Não basta o crer, a ambição e a garra. O portismo não ganha jogos, a competência sim – sendo que o portismo pode dar aquele empurrão extra. E esta ideia de jogo, se não for fortemente revista por Nuno Espírito Santo, não tratá nada de bom ao longo desta época. A dizê-lo é agora, quando a época está no início, não é depois de uma série de maus resultados. Porque fazer balanços no final é fácil, mas assumir os alertas quando ainda estamos em estado de graça, isso sim, é mais difícil. O treinador não pode ter medo. Não tem nada a perder. Ontem, por ter medo de perder, foram-se dois pontos e um milhão de euros.
Isto não é de todo isolar responsabilidades em Nuno Espírito Santo, que não será nunca, de todo, o responsável por qualquer insucesso esta época. Não pode dar mais do que as condições que tem ou do que o próprio já mostrou na sua carreira. Se conseguir ir aos 1/8 da Champions e estar na luta pelo título nacional até ao fim, já será um superar de expetativas face às condições que estavam previamente reunidas. A época é longa, tanto FC Porto como Benfica ou Sporting vão ter momentos melhores ou piores, mas desde o início da pré-época ainda não vimos um produto que deixe sonhar com grandes feitos. Pode haver evolução? Com certeza que sim, e vai haver. Porque menos do que isto é difícil dar. Por aqui, continuar-se-á a destacar as coisas que precisam de ser melhoras, seja após uma derrota, seja após um empate, seja após 10 vitórias consecutivas. Nuno vai ser, tem que ser, o treinador até ao final da época, logo temos que nos focar naquilo que pode e deve ser melhorado.

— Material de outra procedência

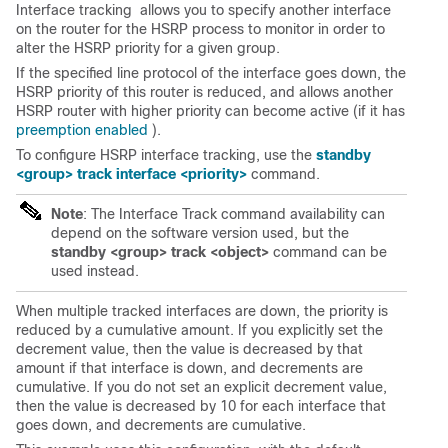
Interface
tracking
allows you to specify another interface
on the router for the HSRP process to monitor in order to
alter the HSRP priority for a given group.
If the specified line protocol of the interface goes down, the
HSRP priority of this router is reduced, and allows another
HSRP router with higher priority can become active (if it has
preemption enabled
).
To configure HSRP interface
tracking
, use the
standby
<group> track interface <priority>
command.
Note
: The Interface Track command availability can
depend on the software version used, but the
standby <group> track <object>
command can be
used instead.
When multiple tracked interfaces are down, the priority is
reduced by a cumulative amount. If you explicitly set the
decrement value, then the value is decreased by that
amount if that interface is down, and decrements are
cumulative. If you do not set an explicit decrement value,
then the value is decreased by 10 for each interface that
goes down, and decrements are cumulative.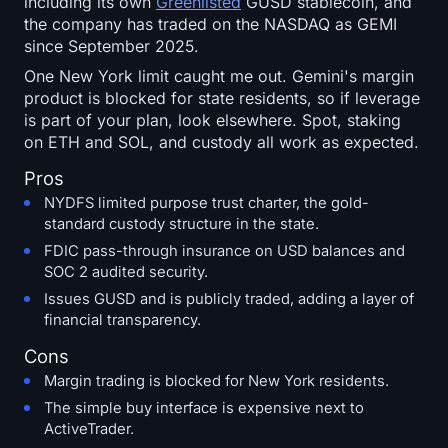
including its own
Greenlisted
GUSD stablecoin, and
the company has traded on the NASDAQ as GEMI
since September 2025.
One New York limit caught me out. Gemini's margin
product is blocked for state residents, so if leverage
is part of your plan, look elsewhere. Spot, staking
on ETH and SOL, and custody all work as expected.
Pros
NYDFS limited purpose trust charter, the gold-
standard custody structure in the state.
FDIC pass-through insurance on USD balances and
SOC 2 audited security.
Issues GUSD and is publicly traded, adding a layer of
financial transparency.
Cons
Margin trading is blocked for New York residents.
The simple buy interface is expensive next to
ActiveTrader.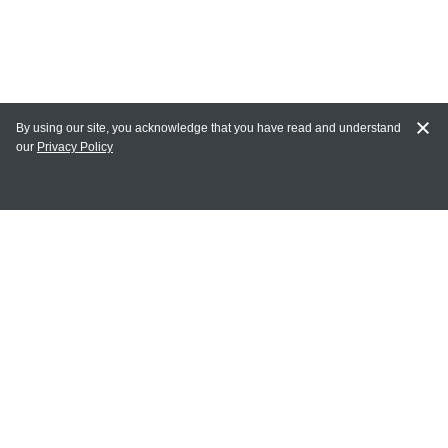
By using our site, you acknowledge that you have read and understand
our
Privacy Policy
MY ACCOUNT
Login
Register
Terms of Use
Terms and Conditions of Purchase and Sale
Privacy Policy
CONTACT CEDARLANE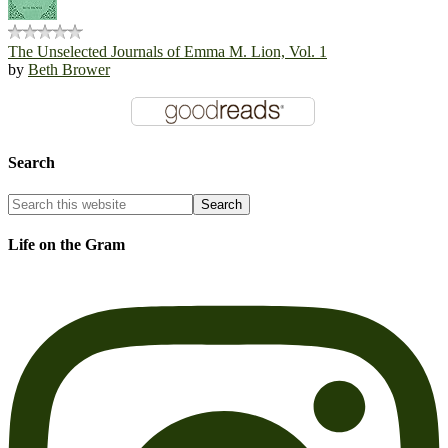
The Unselected Journals of Emma M. Lion, Vol. 1
by
Beth Brower
Search
Life on the Gram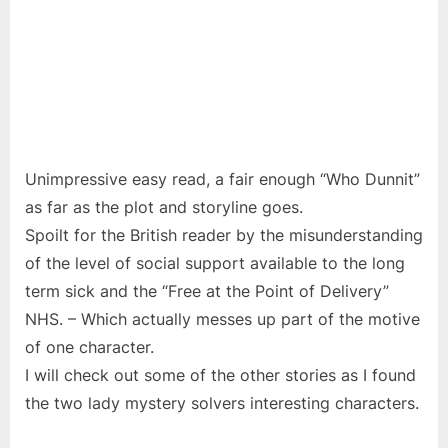
Unimpressive easy read, a fair enough “Who Dunnit”
as far as the plot and storyline goes.
Spoilt for the British reader by the misunderstanding
of the level of social support available to the long
term sick and the “Free at the Point of Delivery”
NHS. – Which actually messes up part of the motive
of one character.
I will check out some of the other stories as I found
the two lady mystery solvers interesting characters.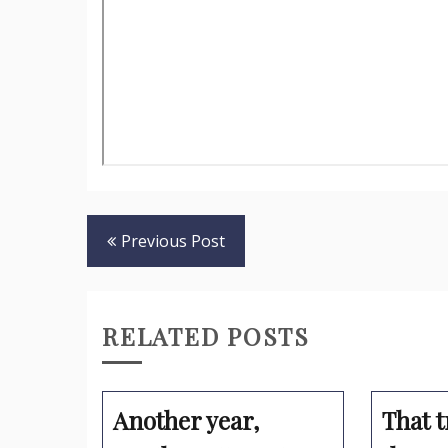
Post
Previous Post
navigation
RELATED POSTS
Another year,
That t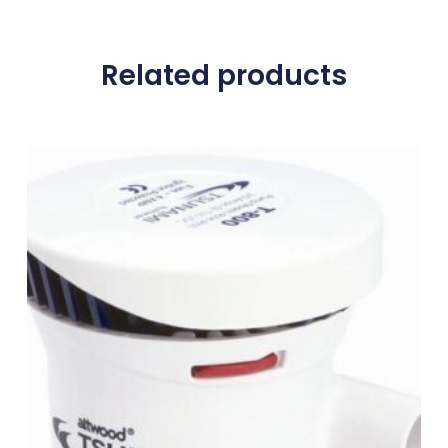
Related products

Não se pode exigir o título a um treinador inexperiente e que se estreia neste patamar, a um plantel que é jovem, que não teve nenhum jogador particularmente valorizado na última época (na perspetiva de uma mais-valia), que tem caras novas e jogadores que precisam de tempo para evoluir e render. Mas há uma coisa que nunca poderemos deixar de exigir: que deixem claro que deram tudo, tudo que estava ao alcance para ganhar o jogo. Ser Porto não é ganhar sempre, mas tem que ser lutar sempre para ganhar. O FC Porto ontem não o fez.
Uma nota positiva para o grande golo de Otávio, assistido por André Silva. A espaços foram-se vindo algumas coisas positivas de Layún, Danilo ou Óliver, mas é difícil destacar grandes coisas do jogo de ontem. Foi mau.
Na próxima jornada o FC Porto vai a Leicester, Inglaterra, onde nunca ganhou. Em 17 jogos perdeu 15, e os dois que empatou foram com golos em cima do minuto 90 (Mariano e Costinha). Na casa do campeão inglês, um ponto já seria excelente e bem vindo. Uma coisa é a ambição de ganhar, outra é o realismo dos objetivos que podem ser alcançados. Sobretudo quando uma equipa, após o 1×0, se fecha atrás e passa a jogar como equipa pequena. É uma coisa que estávamos habituados a ver no Estádio do Dragão, mas não na equipa da casa. Agora segue-se o Tondela. Se não for pedir muito, que o FC Porto não jogue em Tondela como o Tondela jogaria no Dragão. Os três pontos virão por acréscimo. O FC Porto ontem foi, como disse Nuno, uma equipa que não quer ser. E que nunca poderá ser.